- _DATA_:
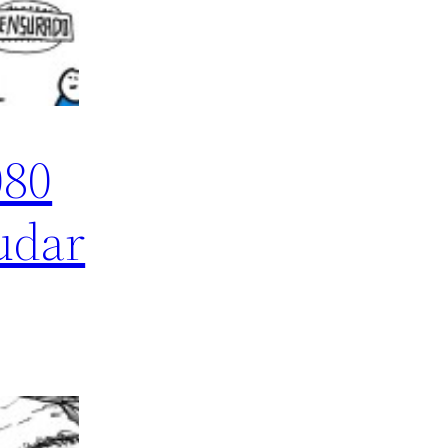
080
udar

==

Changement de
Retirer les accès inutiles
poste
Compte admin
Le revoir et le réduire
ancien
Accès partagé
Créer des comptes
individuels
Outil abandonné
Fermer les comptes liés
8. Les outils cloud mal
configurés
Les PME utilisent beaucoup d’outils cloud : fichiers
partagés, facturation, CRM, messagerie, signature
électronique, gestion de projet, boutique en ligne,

- _ABOUT THIS TASK_: Exactly how many lines in the data above hold "outils"? State that number only.

- _YOUR SOLUTION_: 2